* _What is being asked_
Without the pictures, set down every record below exactly as it reads.

(Saved entries)
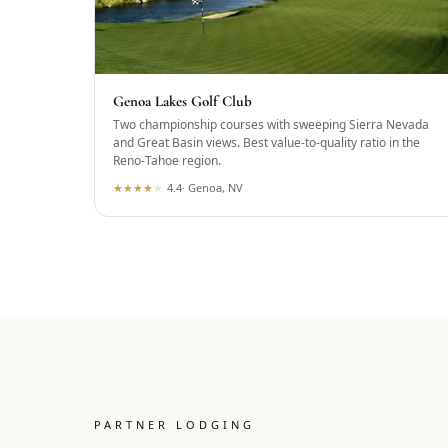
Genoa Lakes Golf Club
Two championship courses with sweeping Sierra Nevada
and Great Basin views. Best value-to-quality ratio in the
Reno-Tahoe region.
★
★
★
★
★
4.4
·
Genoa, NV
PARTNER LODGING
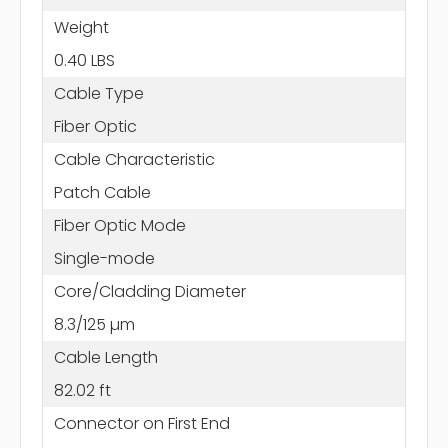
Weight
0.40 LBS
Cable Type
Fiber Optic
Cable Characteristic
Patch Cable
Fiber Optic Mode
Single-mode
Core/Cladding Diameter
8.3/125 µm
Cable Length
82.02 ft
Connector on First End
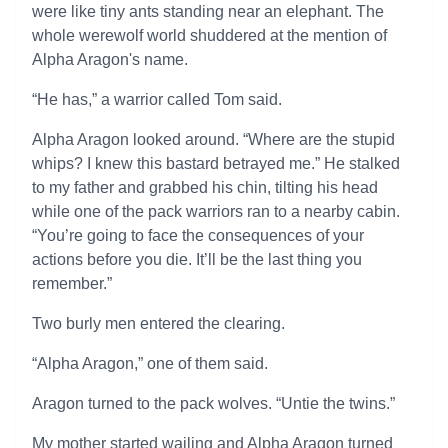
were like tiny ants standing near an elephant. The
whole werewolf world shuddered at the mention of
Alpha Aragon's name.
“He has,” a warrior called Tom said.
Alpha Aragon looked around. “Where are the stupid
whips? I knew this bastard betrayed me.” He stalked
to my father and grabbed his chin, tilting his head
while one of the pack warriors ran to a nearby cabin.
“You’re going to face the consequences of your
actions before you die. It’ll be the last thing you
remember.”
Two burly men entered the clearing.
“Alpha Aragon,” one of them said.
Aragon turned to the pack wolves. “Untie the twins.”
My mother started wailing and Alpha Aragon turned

* _Written response_
Genoa Lakes Golf Club
Two championship courses with sweeping Sierra Nevada
and Great Basin views. Best value-to-quality ratio in the
Reno-Tahoe region.
★
★
★
★
★
4.4
·
Genoa, NV
PARTNER LODGING
Weight
0.40 LBS
Cable Type
Fiber Optic
Cable Characteristic
Patch Cable
Fiber Optic Mode
Single-mode
Core/Cladding Diameter
8.3/125 µm
Cable Length
82.02 ft
Connector on First End
were like tiny ants standing near an elephant. The
whole werewolf world shuddered at the mention of
Alpha Aragon's name.
“He has,” a warrior called Tom said.
Alpha Aragon looked around. “Where are the stupid
whips? I knew this bastard betrayed me.” He stalked
to my father and grabbed his chin, tilting his head
while one of the pack warriors ran to a nearby cabin.
“You’re going to face the consequences of your
actions before you die. It’ll be the last thing you
remember.”
Two burly men entered the clearing.
“Alpha Aragon,” one of them said.
Aragon turned to the pack wolves. “Untie the twins.”
My mother started wailing and Alpha Aragon turned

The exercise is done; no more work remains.